“Let’s be real, Chipotle is the first of many companies that will begin to increase prices,” one person tweeted. “Inflation is real and [it’s] going to be reflected everywhere.”
Chipotle, however, told MarketWatch the price increase had little to do with inflation.
Rental cars and beef cost 12.1% and 6.4% more last month, respectively, compared to April
“The recent price increase is to offset the dollar cost of our wage increase, not to offset commodity inflation,” Erin Wolford, a senior spokesperson at Chipotle, told MarketWatch.
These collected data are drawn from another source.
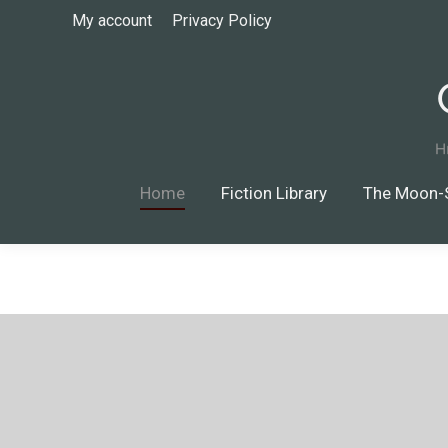
My account
Privacy Policy
Home
Fiction Library
The Moon-Silver 
Home
Fiction Library
The Moon-S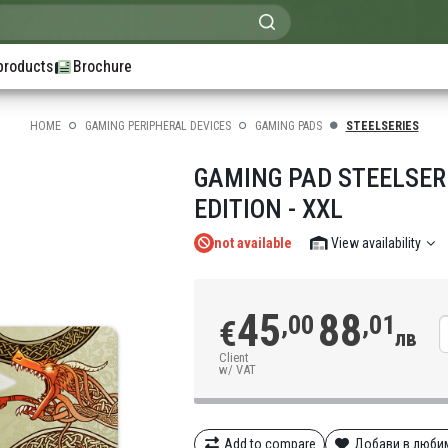
products
Brochure
HOME
GAMING PERIPHERAL DEVICES
GAMING PADS
STEELSERIES
GAMING PAD STEELSER
EDITION - XXL
not available
View availability
45
88
,00
,01
€
лв
Client
w/ VAT
Add to compare
Добави в люби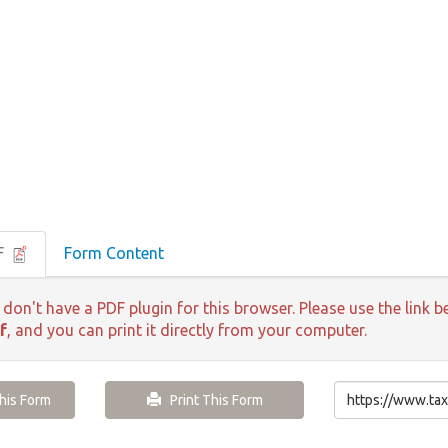
F
Form Content
 don't have a PDF plugin for this browser. Please use the lin
f
, and you can print it directly from your computer.
is Form
Print This Form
Last month, the fast-food chain announced plans to increase wages so employees earn an average of $15 an hour by late June.
But the tweet wasn’t entirely wrong — consumers are paying more for a slew of goods.
Rental cars, airfare and uncooked beef roasts cost 12.1%, 7% and 6.4% more last month, respectively, compared to April, according to the latest monthly report from the Bureau of Labor Statistics that tracks how much Americans are paying for nearly 80,000 different goods and services.
The report, known as the Consumer Price Index, uses all the price data from the individual goods and services to estimate how much more or less Americans can expect to pay for goods across the board.
Data from the most recent CPI report estimates that Americans paid 0.6% more for goods overall compared to the prior month and 5% more compared to last May.